Do the loading and unloading, but not the driving

If you're OK with packing up your own possessions but you can't drive them across the country, consider renting a portable moving container. For example, U-Pack, offered through ABF Freight, will drop off a "ReloCube" of your chosen size. You'll have three days to load it up, and a few days later it will show up at the door of your new home. Meanwhile, you can take a plane, train, or bus to your new home, saving yourself the cost of gas and overnight hotel stays. This was the option I chose for my cross-country move, and when I factored in the savings of avoiding a lengthy road trip, it wasn't much more expensive than it would have been if I'd driven myself.

PODS and Ubox offer similar services. You'll have to provide your own moving boxes; your local hardware store, dollar store, or shipping company could be a great place to buy cheap boxes in bulk.

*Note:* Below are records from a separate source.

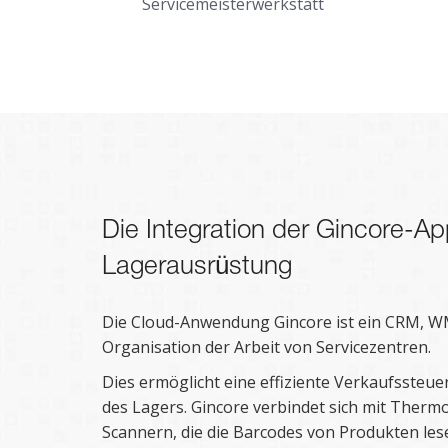
Servicemeisterwerkstatt
Die Integration der Gincore-Ap
Lagerausrüstung
Die Cloud-Anwendung Gincore ist ein CRM, W
Organisation der Arbeit von Servicezentren.
Dies ermöglicht eine effiziente Verkaufsste
des Lagers. Gincore verbindet sich mit Therm
Scannern, die die Barcodes von Produkten le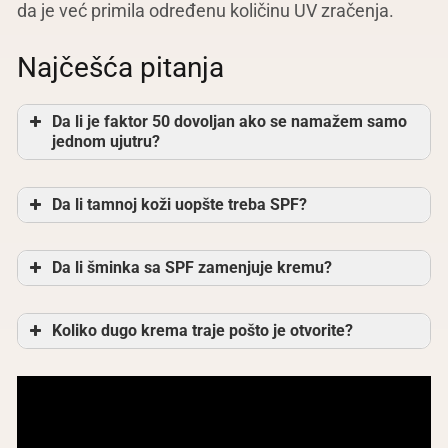
da je već primila određenu količinu UV zračenja.
Najčešća pitanja
Da li je faktor 50 dovoljan ako se namažem samo
jednom ujutru?
Da li tamnoj koži uopšte treba SPF?
Da li šminka sa SPF zamenjuje kremu?
Koliko dugo krema traje pošto je otvorite?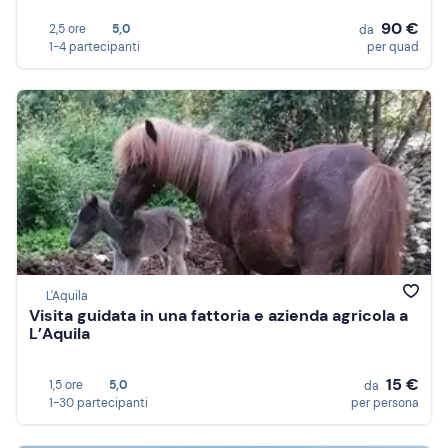
90 €
2,5 ore
5,0
da
1-4 partecipanti
per quad
L'Aquila
Visita guidata in una fattoria e azienda agricola a
L’Aquila
15 €
1,5 ore
5,0
da
1-30 partecipanti
per persona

Put your possessions on a bus or a train

Amtrak and Greyhound both allow you to ship items, with Greyhound's BusFreighter service offering both terminal-to-terminal and door-to-door shipping options. Door-to-door will cost more, though if you choose terminal-to-terminal, you'll have to pick up your shipment at your local bus stop.

Amtrak accepts packages and pallets, while Greyhound does allow you to ship both boxed items and furniture using Package Express. BusFreighter can be much less costly than going directly through Greyhound for shipments, so start there first. If you only have a few big items to move and can fit the rest in a couple of suitcases or your car, this option may be much cheaper than hauling your items in a moving truck.

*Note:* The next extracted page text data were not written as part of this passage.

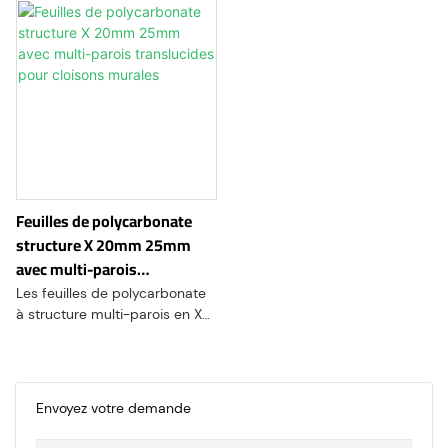
Feuilles de polycarbonate
structure X 20mm 25mm
avec multi-parois
translucides pour cloisons
Les feuilles de polycarbonate
murales
à structure multi-parois en X
sont une série de produits en
feuilles de polycarbonate à
parois multiples. Ils offrent une
combinaison de résistance, de
Envoyez votre demande
durabilité, d'isolation
thermique, de transmission de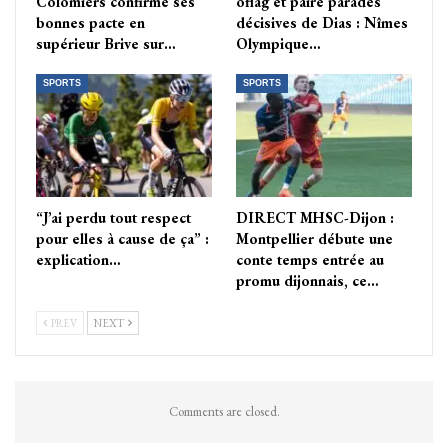
Colomiers confirme ses
oflag et paire parades
bonnes pacte en
décisives de Dias : Nîmes
supérieur Brive sur…
Olympique…
SPORTS
SPORTS
“J’ai perdu tout respect
DIRECT MHSC-Dijon :
pour elles à cause de ça” :
Montpellier débute une
explication…
conte temps entrée au
promu dijonnais, ce…
PREV
NEXT
Comments are closed.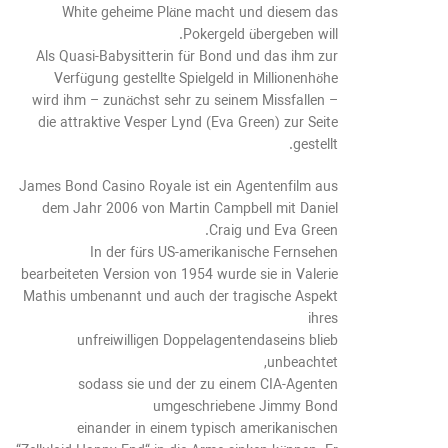
White geheime Pläne macht und diesem das
Pokergeld übergeben will.
Als Quasi-Babysitterin für Bond und das ihm zur
Verfügung gestellte Spielgeld in Millionenhöhe
wird ihm – zunächst sehr zu seinem Missfallen –
die attraktive Vesper Lynd (Eva Green) zur Seite
gestellt.
James Bond Casino Royale ist ein Agentenfilm aus
dem Jahr 2006 von Martin Campbell mit Daniel
Craig und Eva Green.
In der fürs US-amerikanische Fernsehen
bearbeiteten Version von 1954 wurde sie in Valerie
Mathis umbenannt und auch der tragische Aspekt
ihres
unfreiwilligen Doppelagentendaseins blieb
unbeachtet,
sodass sie und der zu einem CIA-Agenten
umgeschriebene Jimmy Bond
einander in einem typisch amerikanischen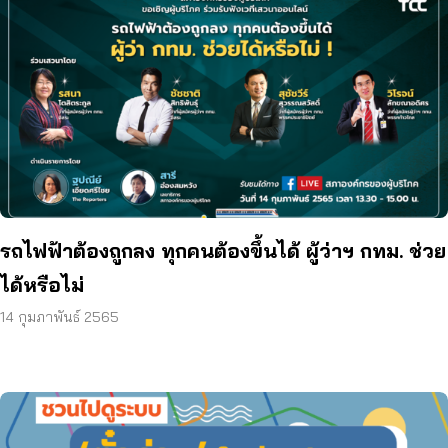
รถไฟฟ้าต้องถูกลง ทุกคนต้องขึ้นได้ ผู้ว่าฯ กทม. ช่วย
ได้หรือไม่
14 กุมภาพันธ์ 2565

Make use of the mail or another shipping service

For those items you can't quite squeeze into your car or rental truck, consider using a shipping service like UPS, FedEx, DHL, or the good old U.S. Postal Service. While this usually makes more sense for smaller and lighter options, it can be surprisingly affordable to send some of your possessions using a ground shipping service. UPS and the USPS offer "media mail" services, which allow you to ship heavy books at reduced rates, and you can also check out flat-rate shipping deals to get some of your other hefty items moved for less.

Pack some suitcases and fly on an airline with low baggage fees

Airlines are notorious for charging fees for overweight or excess baggage. However, some airlines allow you to bring several suitcases on board at a low cost. Virgin America, for example, allows you to check up to 10 bags weighing 50 pounds each for just $25 per bag.

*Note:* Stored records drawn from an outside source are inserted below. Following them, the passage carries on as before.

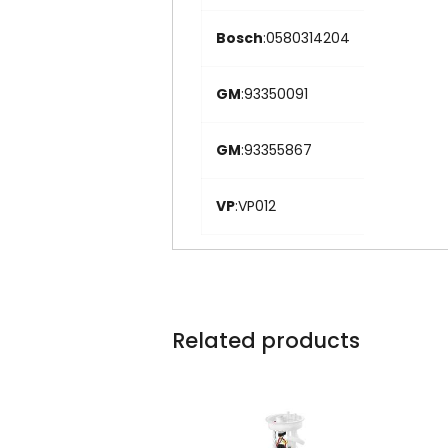
Bosch
:0580314204
GM
:93350091
GM
:93355867
VP
:VP012
Related products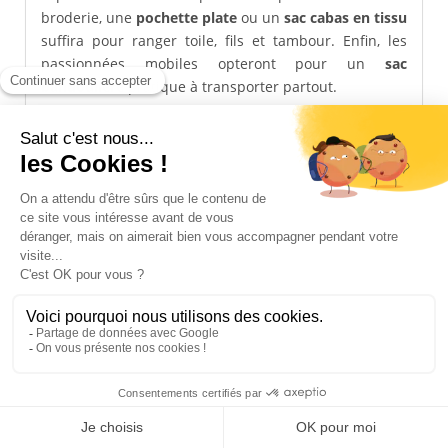
broderie, une
pochette plate
ou un
sac cabas en tissu
suffira pour ranger toile, fils et tambour. Enfin, les
passionnées mobiles opteront pour un
sac
bandoulière
pratique à transporter partout.
Quelle est la différence entre un sac tricot et un sac
de projet ?
Pourquoi utiliser un étui à aiguilles ou une
pochette de rangement ?
Faut-il choisir un sac en tissu ou un sac en cuir ?
Un sac à ouvrages peut-il aussi servir pour d’autres
loisirs créatifs ?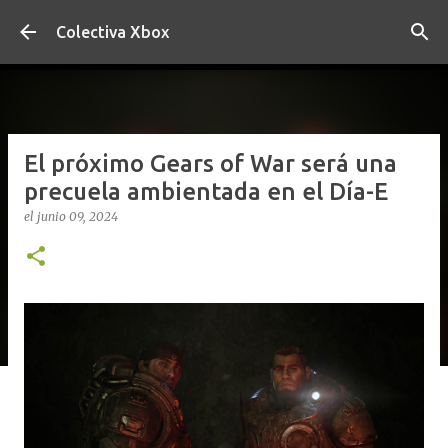
Ir al contenido principal
Colectiva Xbox
El próximo Gears of War será una
precuela ambientada en el Día-E
el
junio 09, 2024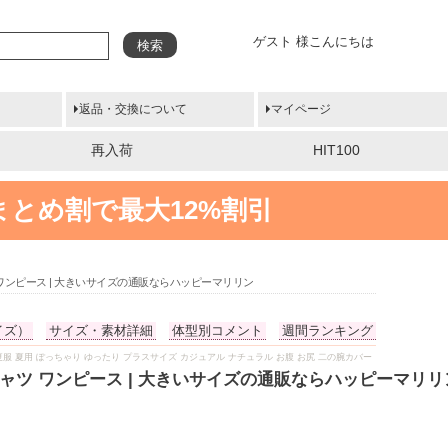
ゲスト 様こんにちは
検索
返品・交換について
マイページ
再入荷
HIT100
まとめ割で最大12%割引
ワンピース | 大きいサイズの通販ならハッピーマリリン
イズ）
サイズ・素材詳細
体型別コメント
週間ランキング
夏 夏物 夏服 夏用 ぽっちゃり ゆったり プラスサイズ カジュアル ナチュラル お腹 お尻 二の腕カバー
ャツ ワンピース | 大きいサイズの通販ならハッピーマリリ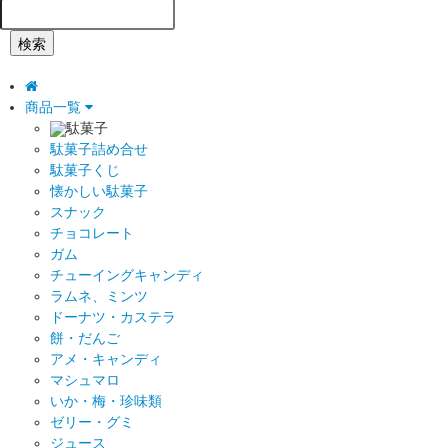
検索
商品一覧
駄菓子
駄菓子詰め合せ
駄菓子くじ
懐かしい駄菓子
スナック
チョコレート
ガム
チューイングキャンディ
ラムネ、ミンツ
ドーナツ・カステラ
餅・だんご
アメ・キャンディ
マシュマロ
いか・梅・珍味類
ゼリー・グミ
ジュース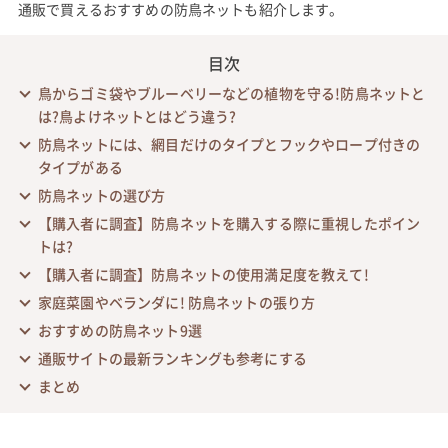
通販で買えるおすすめの防鳥ネットも紹介します。
目次
鳥からゴミ袋やブルーベリーなどの植物を守る!防鳥ネットと
は?鳥よけネットとはどう違う?
防鳥ネットには、網目だけのタイプとフックやロープ付きの
タイプがある
防鳥ネットの選び方
【購入者に調査】防鳥ネットを購入する際に重視したポイン
トは?
【購入者に調査】防鳥ネットの使用満足度を教えて!
家庭菜園やベランダに! 防鳥ネットの張り方
おすすめの防鳥ネット9選
通販サイトの最新ランキングも参考にする
まとめ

Make sure you get each bag to right up to the weight limit without going over so you can take as few bags as possible. If you don't have many large suitcases, check Goodwill or a local consignment shop. It doesn't have to be in great shape if you only need it for your move.

Flying with several suitcases can be a great way to move your wardrobe and personal possessions across the country -- especially if you can affordably send your bigger items by freight or moving container.

Of course, you'll also want to take advantage of any moving tax credits you're eligible for, and you should also do your best to purge some items before you start packing. Try putting some of your lesser-used items into moving boxes a couple of months before you move. If you don't get them out or miss them at all, consider donating them before you pack the rest of your belongings for your low-cost move.